An arrow represents the dependency; in yellow the last class to be added (diagram by Talkdesk)

To test the Menu class in a mock-free way, we would have had to instantiate not only Navigation but all its dependencies.

That is a hard test to build (the diagram is already a simplification of reality), and an easy solution would be just to mock Navigation — the mock can hide all the other dependencies, and the Menu itself only depended on Navigation.

However, that would be sweeping tech debt under the rug. Bad code is rarely the result of one day of bad programming by a single coder. More often it is the bastard child of small increments by a growing team of well-intentioned programmers that progressively lose track of the overall picture.

It may be because they don’t feel confident rewriting the existing code or because the problem was not apparent.

But avoiding test doubles will make the problem visible and give you more confidence to refactor old code.

Instead of mocking Navigation, we decided to figure out what those classes had in common and use an independent state store to manage it.

So, in the end, our dependency diagram looked like this:

Now, hello handsome (diagram by Talkdesk)

Now the only class we had to mock, no matter which unit we were testing, was the Location State Store. It’s a pretty dumb class that has only one job: to be the source of truth of the common location state.

Immediately our tests became a lot simpler. Even without relying on mocks, in the long run, this code will become easier to extend, debug and maintain.

Avoiding test doubles forces our units to have a single and well-defined responsibility — no test doubles means bad code will be twice as hard to test.

It also makes us feel safer when refactoring it because when we change any given unit, the tests of the other units that depend on it will also break until we fix them as well.

It is an art

And by art we mean, there’s no strict rule that can replace experience.

Here at the Atlas team, we are fans of the Kent C. Dodds’ React Testing Library. He wrote: “write tests, not too many, mostly integration.”

The sentiment that drove the decision to replace Enzyme with Kent C. Dodds’ library is the same that motivated this article. By avoiding mocks, we are indeed blurring, if ever so slightly, the line between integration and unit tests.

With Enzyme you’re testing bits of React (using shallow rendering), rather than testing the actual code React cobbles together, and your application runs on.

The same way, when using mocks, you’re making your tests hinge on a mere reflection of the actual code it depends on.

You can change the behavior or the interface of a class, but if you forget to keep all the mocks consistent, its dependencies will still pass the tests, because they are being tested against a mock. You get false positives.

We are not, however, about to dismiss all mocks: we’re striving for balance.

With experience, meaning art, Classicists and Mockists will come to the same conclusion. Test doubles sometimes are necessary, sometimes they are a pain.

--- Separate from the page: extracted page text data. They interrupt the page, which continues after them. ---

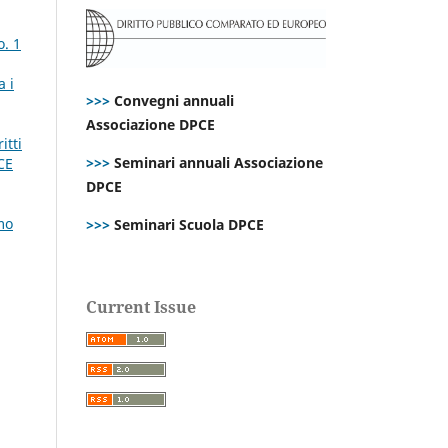
o. 1
a i
>>>
Convegni annuali
Associazione DPCE
itti
>>>
Seminari annuali Associazione
CE
DPCE
mo
>>>
Seminari Scuola DPCE
Current Issue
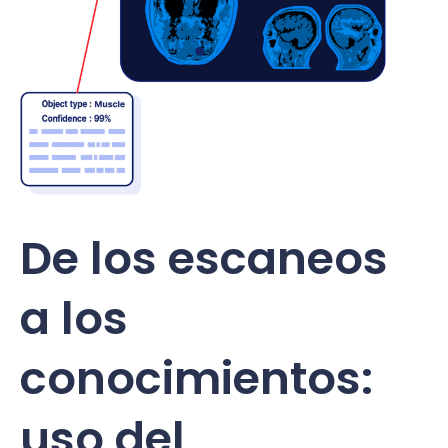
De los escaneos
a los
conocimientos:
uso del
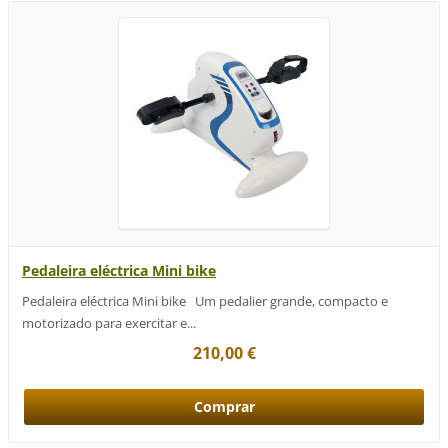
Pedaleira eléctrica Mini bike
Pedaleira eléctrica Mini bike Um pedalier grande, compacto e
motorizado para exercitar e...
210,00 €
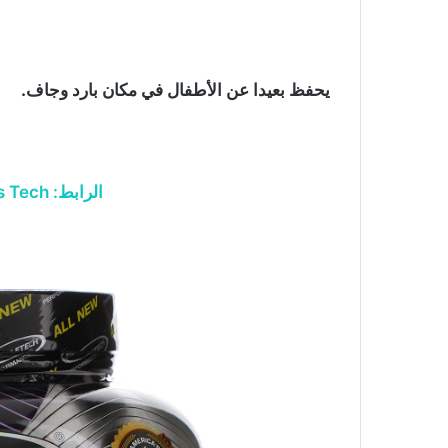
يحفظ بعيدا عن الأطفال في مكان بارد وجاف.
الرابط: Mass Tech من Muscletech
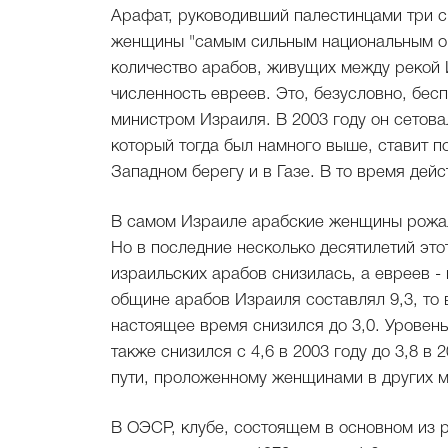
Арафат, руководивший палестинцами три с
женщины "самым сильным национальным ор
количество арабов, живущих между рекой 
численность евреев. Это, безусловно, бесп
министром Израиля. В 2003 году он сетова
который тогда был намного выше, ставит п
Западном берегу и в Газе. В то время де
В самом Израиле арабские женщины рожали
Но в последние несколько десятилетий это
израильских арабов снизилась, а евреев -
общине арабов Израиля составлял 9,3, то в
настоящее время снизился до 3,0. Уровень
также снизился с 4,6 в 2003 году до 3,8 в
пути, проложенному женщинами в других м
В ОЭСР, клубе, состоящем в основном из 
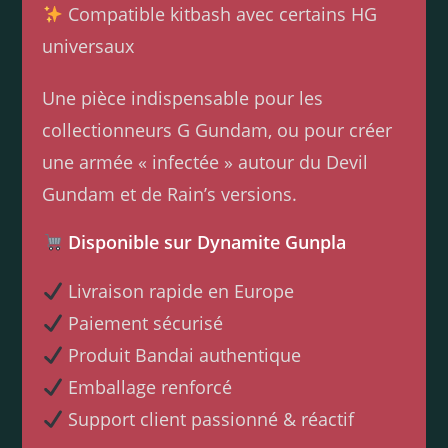
Compatible kitbash avec certains HG
universaux
Une pièce indispensable pour les
collectionneurs G Gundam, ou pour créer
une armée « infectée » autour du Devil
Gundam et de Rain’s versions.
Disponible sur Dynamite Gunpla
Livraison rapide en Europe
Paiement sécurisé
Produit Bandai authentique
Emballage renforcé
Support client passionné & réactif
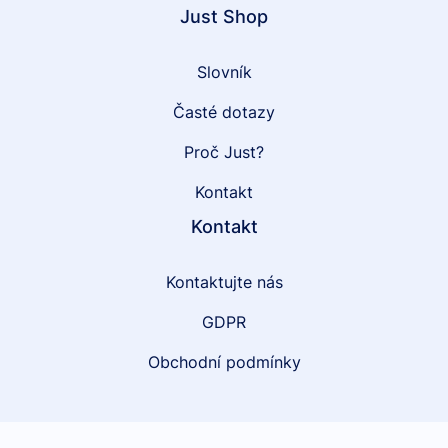
Just Shop
Slovník
Časté dotazy
Proč Just?
Kontakt
Kontakt
Kontaktujte nás
GDPR
Obchodní podmínky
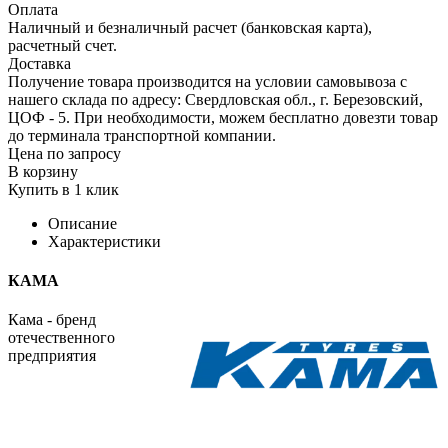
Оплата
Наличный и безналичный расчет (банковская карта),
расчетный счет.
Доставка
Получение товара производится на условии самовывоза с
нашего склада по адресу: Свердловская обл., г. Березовский,
ЦОФ - 5. При необходимости, можем бесплатно довезти товар
до терминала транспортной компании.
Цена по запросу
В корзину
Купить в 1 клик
Описание
Характеристики
КАМА
Кама - бренд
отечественного
предприятия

You can read Kent C. Dodds advocating for mocks, reminding us that “when you mock something, you’re making a trade-off”, and you can watch Sandi Metz (in the aforementioned talk) sharing how hard it is to maintain mocks and avoiding API drift. Whatever side you end up choosing, be smart about it.

Keep this in Mind

We prescribe reduced use of test doubles while recognizing they are important. We’ll stress again Uncle Bob’s suggestion of mocking across “architecturally significant boundaries.”

Take this into account:

Use the full extent of existing test doubles. Not only mocks but stubs. And very often spies. Use the simplest and least compromising test double that does the trick.
Mock network calls, database accesses, external libraries whose behavior you don’t want your SUT to depend strictly on. Mock anything that is unreliable or will make your tests run for too long.
If your test is getting too complicated to write, it may be a code smell. Take a look at your code, check if there’s any fault to it, and demand a refactor — whether it is adhering to SOLID principles, for example. But then, if you’re convinced the problem is not architectural, use test doubles.

The cost of writing tests should not dwarf what you get from them, and hopefully, unit tests are only a layer of the stack of tests you’re running. Just be wary of spherical cows.